All of this in less than a year! If you haven’t seen some of the new ChatGPT vision features, this post is well worth the read: https://openai.com/blog/chatgpt-can-now-see-hear-and-speak
At some point, we’ll see a slowdown, but at least in the short run, I expect the pace of progress to continue. Fundamentally, AI quality is driven by “more data and more compute.” Thanks to the investments being made in AI ($13 billion from Microsoft!), AI is getting both more computing and more data!
But one could have looked at an investment chart for Bitcoin and blockchain technologies in recent years and seen something similar. For example, the energy consumption of Bitcoin skyrocketed in 2021 and 2022. Just like AI, there was a ton of investment in Bitcoin technologies a few years ago.
However, the crucial difference is the impact on day-to-day life and work. I still program professionally for my day job. My productivity has gone through the roof with AI tools–I simply can’t imagine writing software without AI now; it would be too painful!
Similarly, I’m now making social media videos: https://www.tiktok.com/@boostedcoder. I use a series of AI tools (e.g., auto-captions) to make the process quick and painless.
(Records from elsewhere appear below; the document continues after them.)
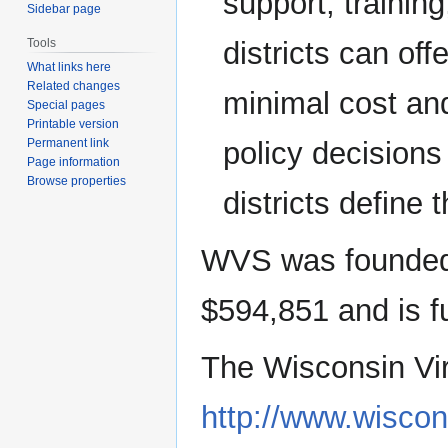
support, traini
Sidebar page
districts can off
Tools
What links here
Related changes
minimal cost and 
Special pages
Printable version
policy decision
Permanent link
Page information
Browse properties
districts define t
WVS was founded 
$594,851 and is f
The Wisconsin Vir
http://www.wiscon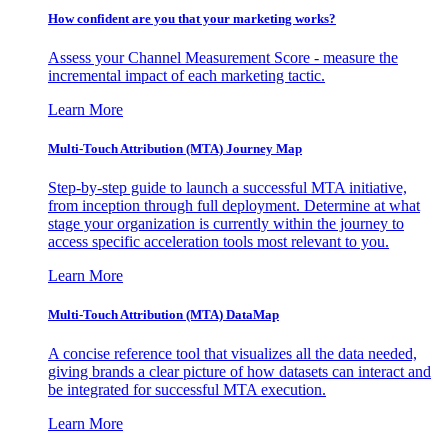
How confident are you that your marketing works?
Assess your Channel Measurement Score - measure the
incremental impact of each marketing tactic.
Learn More
Multi-Touch Attribution (MTA) Journey Map
Step-by-step guide to launch a successful MTA initiative,
from inception through full deployment. Determine at what
stage your organization is currently within the journey to
access specific acceleration tools most relevant to you.
Learn More
Multi-Touch Attribution (MTA) DataMap
A concise reference tool that visualizes all the data needed,
giving brands a clear picture of how datasets can interact and
be integrated for successful MTA execution.
Learn More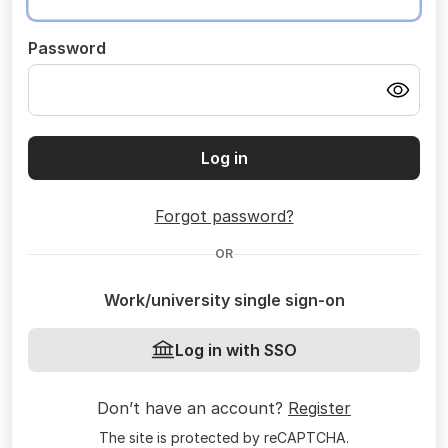
Password
Log in
Forgot password?
OR
Work/university single sign-on
Log in with SSO
Don’t have an account?
Register
The site is protected by reCAPTCHA.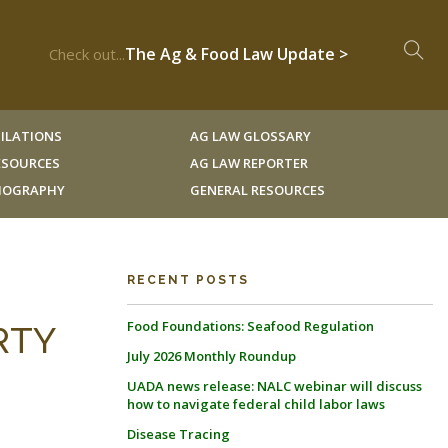
The Ag & Food Law Update >
Check out...
ILATIONS
AG LAW GLOSSARY
RESOURCES
AG LAW REPORTER
LIOGRAPHY
GENERAL RESOURCES
RECENT POSTS
Food Foundations: Seafood Regulation
ERTY
July 2026 Monthly Roundup
UADA news release: NALC webinar will discuss
how to navigate federal child labor laws
Disease Tracing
Again–without AI, I would not have the time to do all of this.
I am sure each of you has a story of how you might have used ChatGPT yourself or know of friends who have. It’s been pervasive--everything from helping kids with their homework to salespeople selling to programmers writing code.
That’s just with the tools we have now. Nearly every software company I know is working through how to incorporate AI into their products. While not every one of these attempts will be a knockout success, what happens in 2024 when every piece of software you are using becomes dramatically more capable thanks to AI?
Bottom line: AI is underhyped. Buckle up!